Exercise description: Exclude the pictures and repeat all of the data exactly.

──────

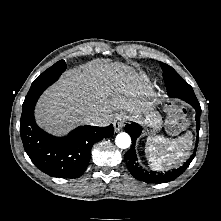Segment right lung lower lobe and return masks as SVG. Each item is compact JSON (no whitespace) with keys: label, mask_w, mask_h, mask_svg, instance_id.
I'll return each mask as SVG.
<instances>
[{"label":"right lung lower lobe","mask_w":221,"mask_h":221,"mask_svg":"<svg viewBox=\"0 0 221 221\" xmlns=\"http://www.w3.org/2000/svg\"><path fill=\"white\" fill-rule=\"evenodd\" d=\"M34 108L35 104L22 110V142L35 166L53 177H80L89 164L93 144L114 133L112 124L107 127L85 125L77 127L65 137H55L37 126Z\"/></svg>","instance_id":"1"}]
</instances>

──────

Answer to this exercise:
Segment right lung lower lobe and return masks as SVG. Each item is compact JSON (no whitespace) with keys: label, mask_w, mask_h, mask_svg, instance_id.
I'll return each mask as SVG.
<instances>
[{"label":"right lung lower lobe","mask_w":221,"mask_h":221,"mask_svg":"<svg viewBox=\"0 0 221 221\" xmlns=\"http://www.w3.org/2000/svg\"><path fill=\"white\" fill-rule=\"evenodd\" d=\"M34 108L35 104L22 110V142L35 166L53 177H80L89 164L93 144L114 133L112 124L107 127L85 125L77 127L65 137H55L37 126Z\"/></svg>","instance_id":"1"}]
</instances>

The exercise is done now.